For interstitial pages, the client MAY include a HOBA Authorization header. This is not considered a MUST as that might needlessly complicate client implementations but is noted here in case a server implementer assumes that all registration messages contain a HOBA Authorization header.

Hobareg-val = "regok" / "reginwork"
        

Figure 3: Hobareg Header Field Definition

Figure 3 provides an ABNF definition for the values allowed in the Hobareg header field. Note that these (and the header field name) are case insensitive. Section 8.3.1 of [RFC7231] calls for documenting the following details for this new header field:

  • Only one single value is allowed in a Hobareg header field. Should more than one (a list) be encountered or any other ANBF-invalid value, that SHOULD be interpreted as being the same as "reginwork."
  • The Hobareg header field can only be used in HTTP responses.
  • Since Hobareg is only meant for responses it ought not appear in requests.
  • The HTTP response code does affect the interpretation of Hobareg. Registration is only considered to have succeeded if the regok value is seen in a 2xx response. 4xx and other errors means that registration has failed regardless of the value of Hobareg seen. The request method has no influence on the interpretation of Hobareg.
  • Intermediaries never insert, delete or modify a Hobareg header field.
  • As a response-only header field, it is not appropriate to list a Hobareg in a Vary response header field.
  • Hobareg is allowed in trailers.
  • As a response-only header field, Hobareg will not be preserved across re-directs.
  • Hobareg itself discloses little security or privacy sensitive information. If an attacker can somehow detect that a Hobareg header field is being added, then that attacker would know that the UA is in the process of registration which could be significant. However, it is likely that the set of messages between the UA and server would expose this information in many cases, regardless of whether or not TLS is used. Using TLS is still however a good plan.

6.2. Associating Additional Keys to an Existing Account

From the user perspective, the UA having a CPK for a web origin will often appear to be the same as having a way to sign in to an account at that web site. Since users often have more than one UA, and since the CPKs are, in general, UA-specific, that raises the question of how the user can sign in to that account from different UAs. And from the server perspective that turns into the question of how to safely bind different CPKs to one account.
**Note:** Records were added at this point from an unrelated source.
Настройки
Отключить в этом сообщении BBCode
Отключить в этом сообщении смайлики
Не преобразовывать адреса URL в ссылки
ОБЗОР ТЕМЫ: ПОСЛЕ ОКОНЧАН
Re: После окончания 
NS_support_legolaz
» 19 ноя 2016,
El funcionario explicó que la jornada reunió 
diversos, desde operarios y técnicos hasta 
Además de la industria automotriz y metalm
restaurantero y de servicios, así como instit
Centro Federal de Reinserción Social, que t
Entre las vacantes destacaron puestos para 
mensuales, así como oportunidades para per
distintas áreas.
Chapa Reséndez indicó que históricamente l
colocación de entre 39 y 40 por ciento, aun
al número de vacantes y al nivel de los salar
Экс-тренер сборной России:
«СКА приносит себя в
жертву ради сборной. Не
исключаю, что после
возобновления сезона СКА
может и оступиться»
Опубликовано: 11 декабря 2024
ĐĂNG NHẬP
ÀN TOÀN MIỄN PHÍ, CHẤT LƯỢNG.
In this section, we describe some ways in which this can be done, as well as one way in which this ought not be done.

Note that the context here is usually that the user has succeeded in registering with one or more UAs (for the purposes of this section we call this "the first UA" below) and can use HOBA with those, and the user is now adding another UA. The newest UA might or might not have a CPK for the site in question. Since it is in fact trivial, we assume that the site is able to put in place some appropriate quicker, easier registration for a CPK for the newest UA. The issue then becomes one of binding the CPK from the newest UA with those of other UAs bound to the account.
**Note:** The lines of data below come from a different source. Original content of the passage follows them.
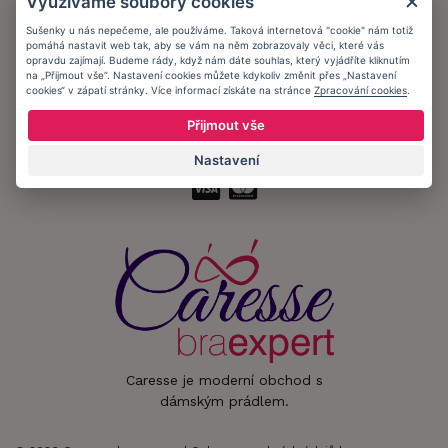
Využíváme soubory cookies
Informační memorandum
Sušenky u nás nepečeme, ale používáme. Taková internetová "cookie" nám totiž
pomáhá nastavit web tak, aby se vám na něm zobrazovaly věci, které vás
Zůstaňte s námi v kontaktu.
opravdu zajímají. Budeme rády, když nám dáte souhlas, který vyjádříte kliknutím
na „Přijmout vše“. Nastavení cookies můžete kdykoliv změnit přes „Nastavení
cookies“ v zápatí stránky. Více informací získáte na stránce
Zpracování cookies
.
Přijmout vše
Přijímáme platby:
Nastavení
Caresse je moderní obchod s
dámským prádlem.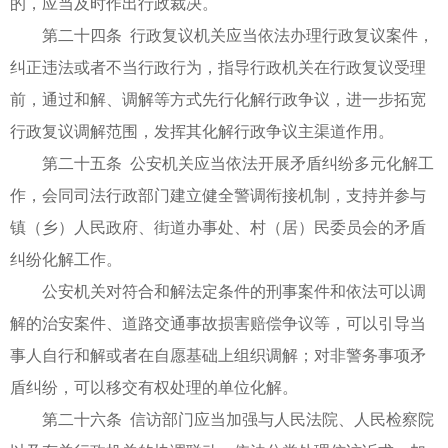
的，应当及时作出行政裁决。
第二十四条 行政复议机关应当依法办理行政复议案件，
纠正违法或者不当行政行为，指导行政机关在行政复议受理
前，通过和解、调解等方式先行化解行政争议，进一步拓宽
行政复议调解范围，发挥其化解行政争议主渠道作用。
第二十五条 公安机关应当依法开展矛盾纠纷多元化解工
作，会同司法行政部门建立健全警调衔接机制，支持并参与
镇（乡）人民政府、街道办事处、村（居）民委员会的矛盾
纠纷化解工作。
公安机关对符合和解法定条件的刑事案件和依法可以调
解的治安案件、道路交通事故损害赔偿争议等，可以引导当
事人自行和解或者在自愿基础上组织调解；对非警务事项矛
盾纠纷，可以移交有权处理的单位化解。
第二十六条 信访部门应当加强与人民法院、人民检察院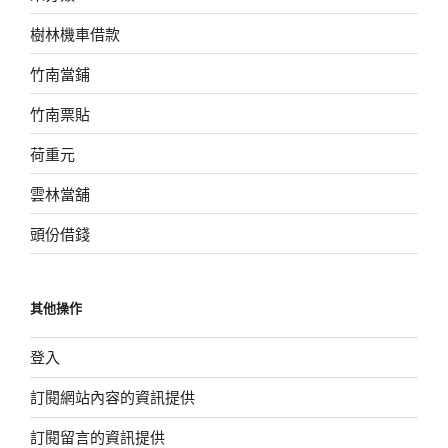
樹林機車借款
竹南當鋪
竹南票貼
荷重元
雲林當舖
頭份借錢
其他操作
登入
訂閱網站內容的資訊提供
訂閱留言的資訊提供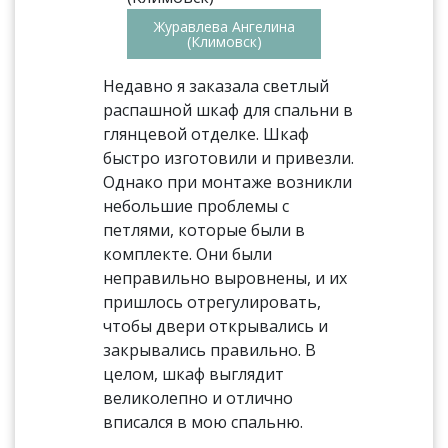
Журавлева Ангелина
(Климовск)
Недавно я заказала светлый
распашной шкаф для спальни в
глянцевой отделке. Шкаф
быстро изготовили и привезли.
Однако при монтаже возникли
небольшие проблемы с
петлями, которые были в
комплекте. Они были
неправильно выровнены, и их
пришлось отрегулировать,
чтобы двери открывались и
закрывались правильно. В
целом, шкаф выглядит
великолепно и отлично
вписался в мою спальню.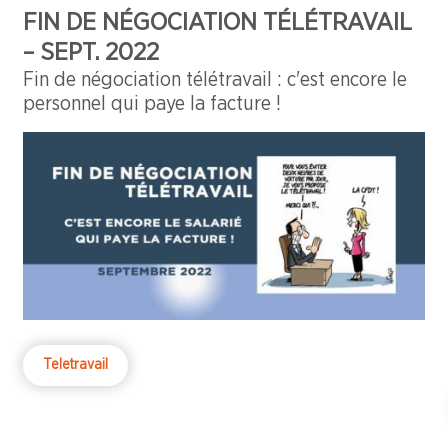
FIN DE NÉGOCIATION TÉLÉTRAVAIL
– SEPT. 2022
Fin de négociation télétravail : c'est encore le
personnel qui paye la facture !
Teletravail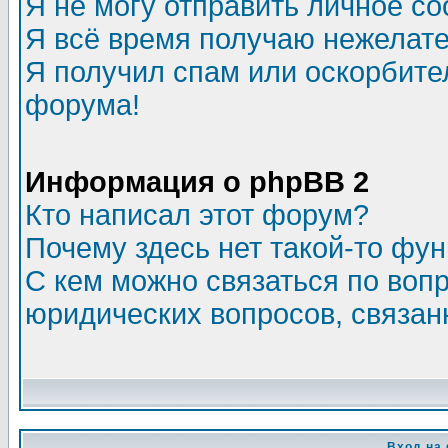
Я не могу отправить личное с
Я всё время получаю нежелат
Я получил спам или оскорбитель
форума!
Информация о phpBB 2
Кто написал этот форум?
Почему здесь нет такой-то фу
С кем можно связаться по воп
юридических вопросов, связа
Вход на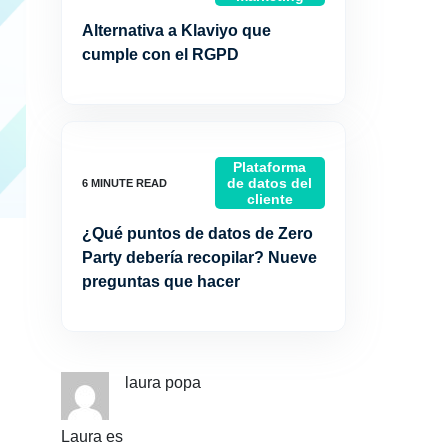
Alternativa a Klaviyo que
cumple con el RGPD
Plataforma
de datos del
cliente
¿Qué puntos de datos de Zero
Party debería recopilar? Nueve
preguntas que hacer
laura popa
Laura es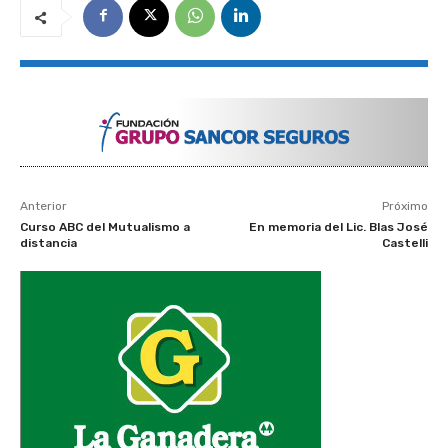
Anterior
Próximo
Curso ABC del Mutualismo a
En memoria del Lic. Blas José
distancia
Castelli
6.2.1. Moving private keys

It is common for a user to have multiple UAs, and to want all those UAs to be able to authenticate to a single account. One method to allow a user who has an existing account to be able to authenticate on a second device is to securely transport the private and public keys and the origin information from the first device to the second. If this approach is taken, then there is no impact on the HOBA-http or HOBA-js so this is a pure UA implementation issue and not discussed further.

6.2.2. Human memorable one time password (don't do this one)

It will be tempting for implementers to use a human-memorable one-time password (OTP) in order to "authenticate" binding CPKs to the same account. The workflow here would likely be something along the lines of some server administrative utility generating a human memorable OTP such as "1234" and sending that to the user out of band for the user to enter at two web pages each authenticated via the relevant CPK. While this seems obvious enough and could even be secure enough in some limited cases, we consider that this is too risky to use in the Internet and so servers SHOULD NOT provide such a mechanism. The reason this is so dangerous is that it would be trivial for an automated client to guess such tokens and "steal" the binding intended for some other user. At any scale, there would always be some in-process bindings so that even with only a trickle of guesses (and hence not being detectable via message volume) an attacker would have a high probability of succeeding in registering a binding with the attacker's CPK.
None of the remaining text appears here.